Weekly Energy Update (September 28, 2023)

by Bill O’Grady, Thomas Wash, and Patrick Fearon-Hernandez, CFA | PDF

Oil prices are breaking out, raising the potential for a move toward $95 per barrel.

(Source: Barchart.com)

Commercial crude oil inventories fell 2.2 mb compared to forecasts of a 2.0 mb build.  The SPR fell 0.3 mb, which puts the net draw at 2.4 mb (difference due to rounding).

In the details, U.S. crude oil production was steady at 12.9 mbpd.  Exports fell 1.1 mbpd, while imports rose 0.7 mbpd.  Refining activity fell 1.6% to 89.5% of capacity.
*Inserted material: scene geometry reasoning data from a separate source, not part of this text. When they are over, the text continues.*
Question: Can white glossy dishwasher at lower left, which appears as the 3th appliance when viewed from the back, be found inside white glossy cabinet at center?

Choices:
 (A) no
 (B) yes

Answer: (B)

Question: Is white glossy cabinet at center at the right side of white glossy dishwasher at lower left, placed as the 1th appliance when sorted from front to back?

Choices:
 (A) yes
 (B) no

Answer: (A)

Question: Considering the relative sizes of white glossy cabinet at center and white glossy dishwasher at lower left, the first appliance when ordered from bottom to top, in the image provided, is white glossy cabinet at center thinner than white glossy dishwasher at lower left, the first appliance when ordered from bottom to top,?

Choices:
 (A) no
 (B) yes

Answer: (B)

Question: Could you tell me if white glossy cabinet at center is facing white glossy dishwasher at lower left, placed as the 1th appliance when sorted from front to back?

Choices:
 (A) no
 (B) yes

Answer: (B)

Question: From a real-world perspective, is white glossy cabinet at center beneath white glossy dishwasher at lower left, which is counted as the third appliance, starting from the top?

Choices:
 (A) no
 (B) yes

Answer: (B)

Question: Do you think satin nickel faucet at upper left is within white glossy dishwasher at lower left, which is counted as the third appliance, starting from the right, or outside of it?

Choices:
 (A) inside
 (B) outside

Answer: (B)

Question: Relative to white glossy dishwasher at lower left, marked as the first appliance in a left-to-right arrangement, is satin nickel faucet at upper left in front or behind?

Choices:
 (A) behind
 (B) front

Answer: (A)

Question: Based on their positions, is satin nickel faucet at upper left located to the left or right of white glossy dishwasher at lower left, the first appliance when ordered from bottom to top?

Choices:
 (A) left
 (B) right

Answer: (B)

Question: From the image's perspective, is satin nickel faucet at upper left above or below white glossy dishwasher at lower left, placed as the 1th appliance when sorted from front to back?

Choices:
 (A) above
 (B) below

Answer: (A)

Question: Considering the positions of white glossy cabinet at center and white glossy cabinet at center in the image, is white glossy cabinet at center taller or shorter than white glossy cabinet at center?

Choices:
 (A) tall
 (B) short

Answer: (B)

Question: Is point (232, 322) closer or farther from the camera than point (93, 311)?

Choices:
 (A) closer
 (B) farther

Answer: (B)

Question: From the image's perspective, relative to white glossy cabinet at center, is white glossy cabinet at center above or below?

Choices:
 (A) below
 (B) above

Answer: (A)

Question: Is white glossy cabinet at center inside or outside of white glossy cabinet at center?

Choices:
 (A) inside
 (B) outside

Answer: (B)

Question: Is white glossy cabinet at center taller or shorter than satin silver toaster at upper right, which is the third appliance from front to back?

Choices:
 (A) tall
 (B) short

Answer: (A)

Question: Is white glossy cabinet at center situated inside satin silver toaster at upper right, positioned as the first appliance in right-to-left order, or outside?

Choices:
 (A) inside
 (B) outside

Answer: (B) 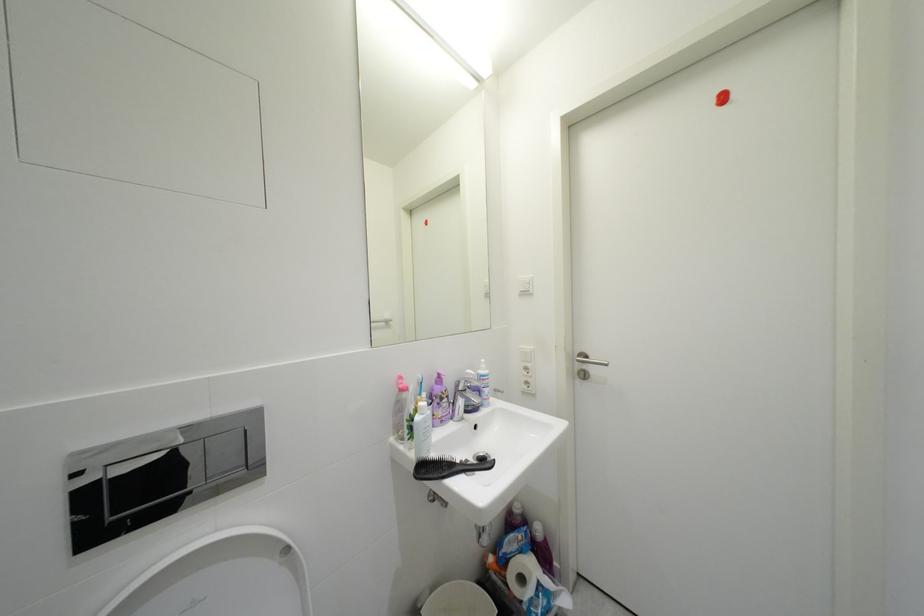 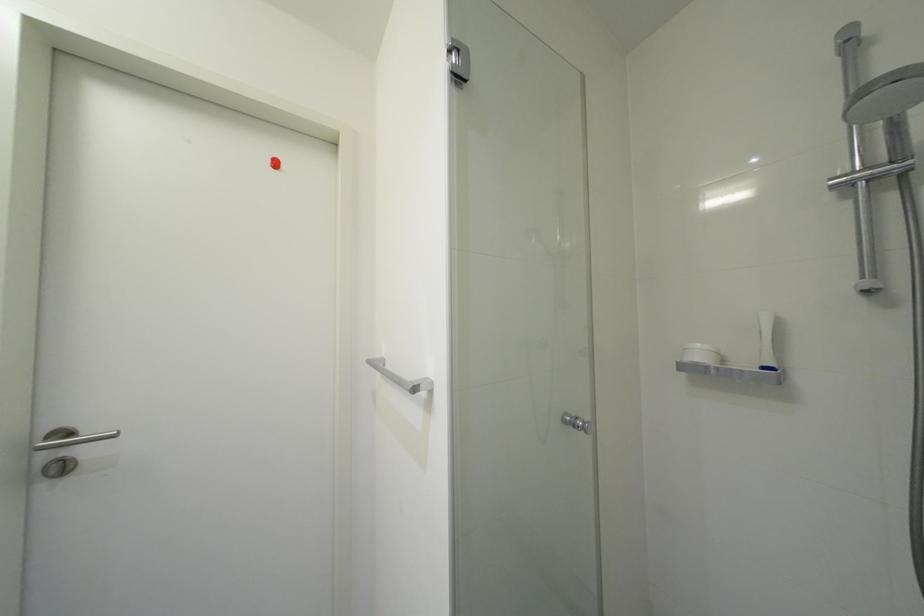 Question: The camera is either moving clockwise (left) or counter-clockwise (right) around the object. The first image is from the beginning of the video and the second image is from the end. Is the camera moving left or right when shooting the video?

Choices:
 (A) Left
 (B) Right

Answer: (A) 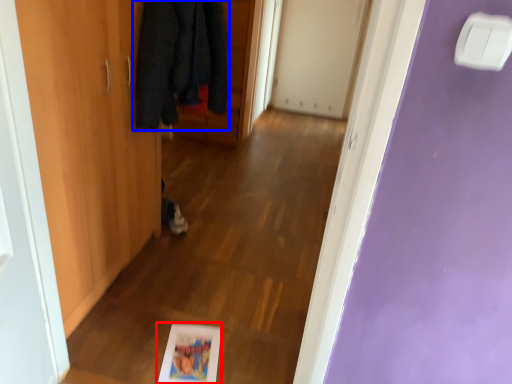 Question: Which object appears farthest to the camera in this image, picture frame (highlighted by a red box) or cloak (highlighted by a blue box)?

Choices:
 (A) picture frame
 (B) cloak

Answer: (A) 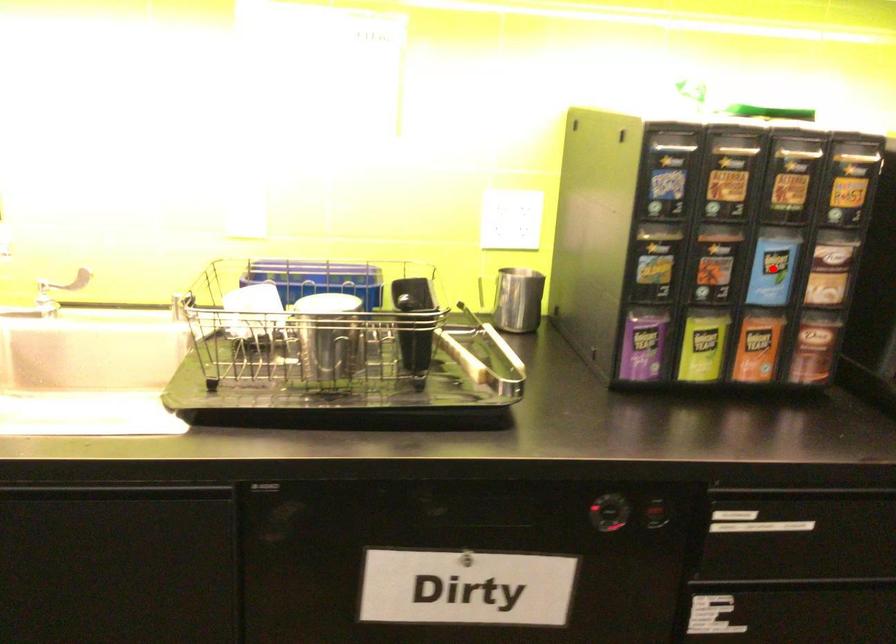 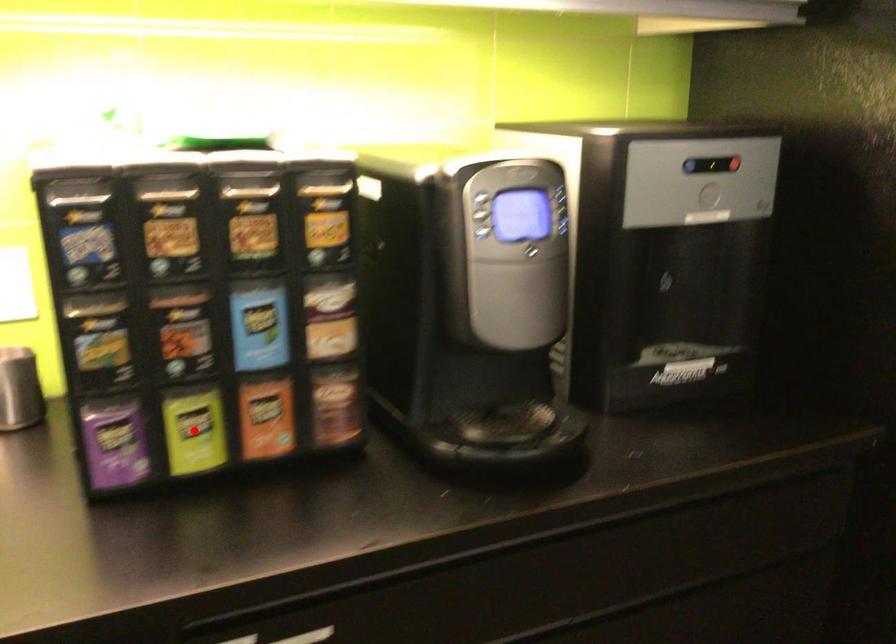 I am providing you with two images of the same scene from different viewpoints. A red point is marked on the first image and another point is marked on the second image. Does the point marked in image1 correspond to the same location as the one in image2?

No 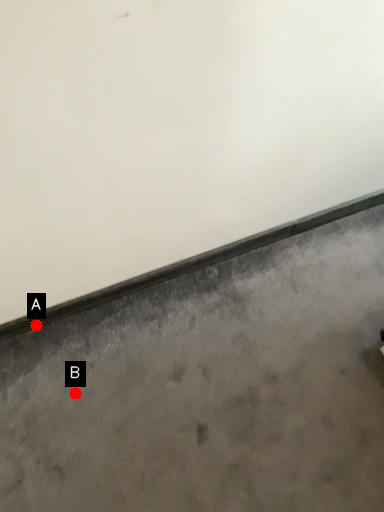 Question: Two points are circled on the image, labeled by A and B beside each circle. Which point appears farthest from the camera in this image?

Choices:
 (A) A is further
 (B) B is further

Answer: (A) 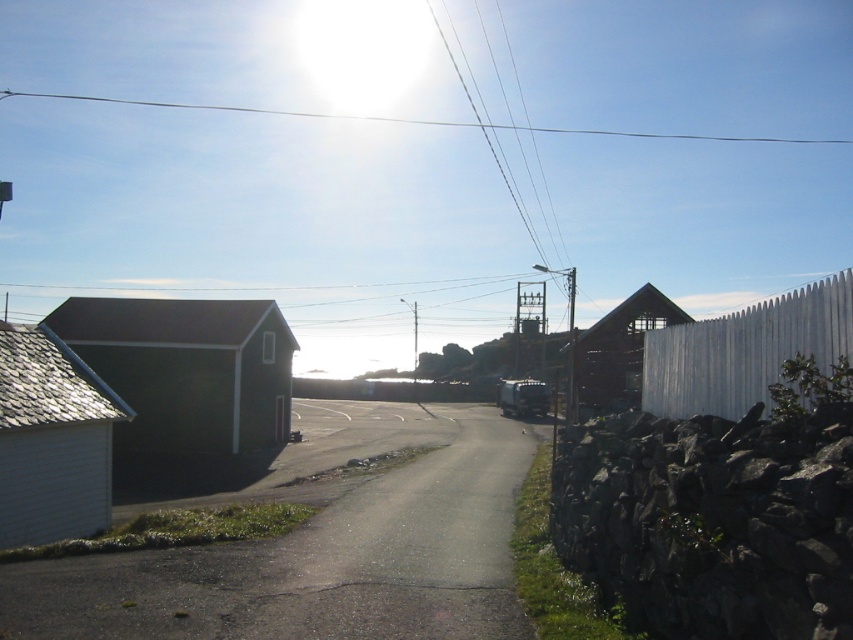 Which is below, white shiplap siding at left or clear wire at upper center?

white shiplap siding at left

Does white shiplap siding at left appear over clear wire at upper center?

Incorrect, white shiplap siding at left is not positioned above clear wire at upper center.

Where is `white shiplap siding at left`? white shiplap siding at left is located at coordinates (51, 440).

Does dark green wood hut at left lie in front of metallic blue truck at center?

Yes.

Which of these two, dark green wood hut at left or metallic blue truck at center, stands taller?

dark green wood hut at left

Identify the location of dark green wood hut at left. This screenshot has height=640, width=853. (187, 369).

Where is `dark green wood hut at left`? This screenshot has height=640, width=853. dark green wood hut at left is located at coordinates (187, 369).

The width and height of the screenshot is (853, 640). What do you see at coordinates (187, 369) in the screenshot? I see `dark green wood hut at left` at bounding box center [187, 369].

Does dark green wood hut at left have a smaller size compared to clear wire at upper center?

Correct, dark green wood hut at left occupies less space than clear wire at upper center.

Which is behind, point (165, 320) or point (512, 128)?

The point (512, 128) is more distant.

At what (x,y) coordinates should I click in order to perform the action: click on dark green wood hut at left. Please return your answer as a coordinate pair (x, y). Looking at the image, I should click on (187, 369).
We are clearly heading into the autumn refinery maintenance period which should reduce demand.

(Sources:  DOE, CIM)

(Sources: DOE, CIM)

The above chart shows the seasonal pattern for crude oil inventories.  Last week’s decline is contra seasonal and thus is bullish for crude oil prices.

Fair value, using commercial inventories and the EUR for independent variables, yields a price of $74.92.  Commercial inventory levels are a bearish factor for oil prices, but with the unprecedented withdrawal of SPR oil, we think that the total-stocks number is more relevant.

Since the SPR is being used, to some extent, as a buffer stock, we have constructed oil inventory charts incorporating both the SPR and commercial inventories.

Total stockpiles peaked in 2017 and are now at levels last seen in late 1984.  Using total stocks since 2015, fair value is $95.49.